Maior editora de viagens independente do mundo, o site Matador Network questionou a utilização do filtro amarelo, classificando-o como “desagradável” e estimulador de estereótipos sobre locais do oriente. Na teoria, essa cor tem a finalidade de representar lugares com um clima quente e seco - geralmente usados em cenários como o sudeste da Ásia, a África e a América Latina -, mas na prática pode levar outras sensações para quem assiste.
O filtro amarelo é apenas um entre diversos elementos não-verbais que produzem sentido, adequados na ideia de “estética”. Para entender no que consiste esse termo e sua importância numa obra, conversamos com o doutor em estética audiovisual pela Universidade de São Paulo (USP), Julio César Lobo, autor do livro "Cinema e sociedade no Brasil: análise de mensagens".
“Estética do cinema, grosso modo, é o conjunto de abordagens relativas aos modos com que a organização do filme ou da série televisiva produz sentido, principalmente através de elementos não-verbais. O difícil é conciliar uma análise estética (às vezes, tida maldosamente como "formalista") e uma análise do trabalho do social no filme”, explicou.
João César Lobo não acredita que o filtro possa reforçar algum tipo de preconceito e recorda que o elemento ótico também marca presença em filmes brasileiros desde o final do século XX. “Filmes brasileiros que usam esse tipo de filtro e em que não há nenhum tipo de estereotipagem: Cinema, Aspirina e Urubus (2005) Abril Despedaçado (2001) e Central do Brasil (1998)”, citou.

Foto: Universidade FM - Legenda: O ator Chris Hemsworth, no filme mais visto da plataforma
ESTEREÓTIPOS NO CINEMA BRASILEIRO
Mas e o cinema nacional? Será que a indústria brasileira usa de recursos audiovisuais para reforçar preconceitos por meio do estereótipo? Bom, pode ser que isso aconteça, seja de maneira intencional ou não.
Para isso, o cineasta Júlio César Lobo, em entrevista, ao ser questionado se existe algum valor, costume ou qualquer outro elemento cultural e social presente em nosso país que ele sente falta de ter uma maior abordagem em nosso cinema, diz que o audiovisual é um negócio e, hoje, altamente dependente de demandas de um público mais afeito aos temas e estilos narrativos da televisão.
Ele ainda afirma que se produz aquilo que se imagina que o público quer ver.
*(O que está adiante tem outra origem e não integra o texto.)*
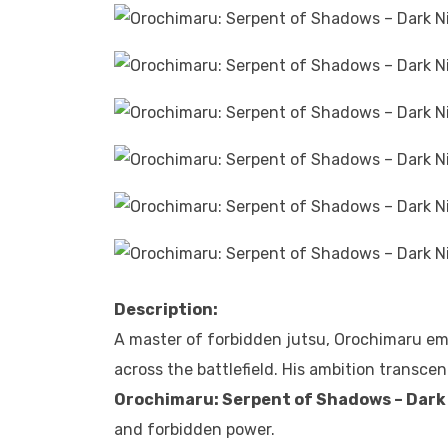
Description:
A master of forbidden jutsu, Orochimaru em
across the battlefield. His ambition transce
Orochimaru: Serpent of Shadows – Dark
and forbidden power.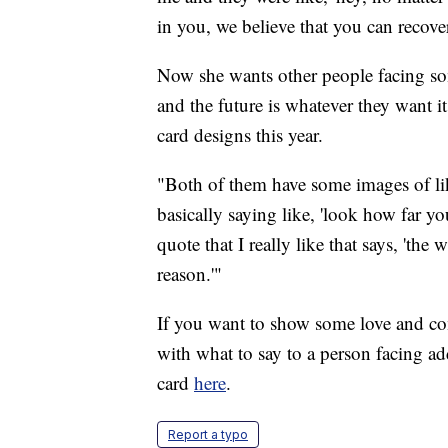
in you, we believe that you can recover
Now she wants other people facing so
and the future is whatever they want i
card designs this year.
"Both of them have some images of lik
basically saying like, 'look how far y
quote that I really like that says, 'the
reason.'"
If you want to show some love and co
with what to say to a person facing ad
card
here
.
Report a typo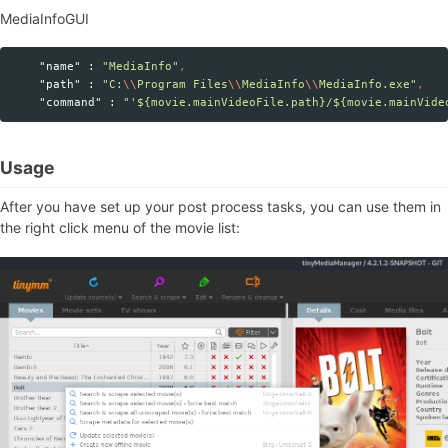
MediaInfoGUI
"name"
:
"MediaInfo"
,
"path"
:
"C:
\\
Program Files
\\
MediaInfo
\\
MediaInfo.exe"
,
"command"
:
"'${movie.mainVideoFile.path}/${movie.mainVide
Usage
After you have set up your post process tasks, you can use them in
the right click menu of the movie list: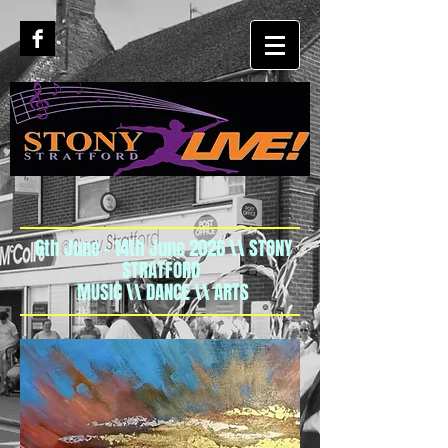
6th June - 14th June 2026 \\ STONY
STRATFORD
MUSIC \\ DANCE \\ ARTS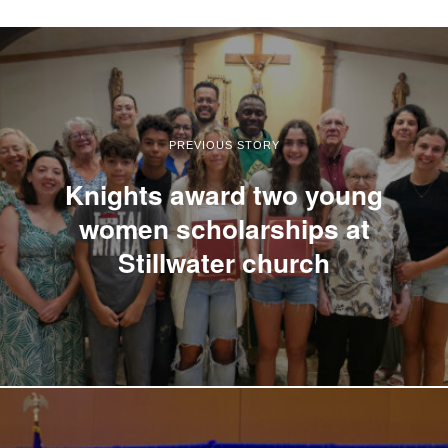
PREVIOUS STORY
Knights award two young
women scholarships at
Stillwater church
Por exemplo, a violência nas grandes cidades, especialmente nas periferias.
Outro especialista no ramo, Gabriel Almeida diz que é de extrema importância que um cineasta, primeiramente, entenda muito bem da história que está contando. Ele afirma que, tendo isso em vista, algo muito crucial é a observação da região onde o filme vai ser filmado, buscando identificar elementos que podem ser de grande valia dentro das cenas, mas não apenas para o engrandecimento de sua obra, mas também para a valorização da cultura e dos costumes locais.
Gabriel ressalta que outro ponto muito importante também, é o buscar entender a vida rotineira dos habitantes: quais as suas dores? O que fazem? Como buscam resolver os seus problemas? Como é morar em tal lugar?
Portanto, segundo os especialistas, a indústria nacional busca, na maioria das vezes, atender as demandas de um público que não consome apenas cinema e que, quer ver no cinema, aquilo que outras mídias noticiam e retratam.
Porém, para que isso seja feito de maneira fidedigna, é preciso que o diretor tenha conhecimento de causa e que conheça muito bem a localidade e a rotina da mesma para que não cometa erros na retratação do cotidiano brasileiro, seja onde for.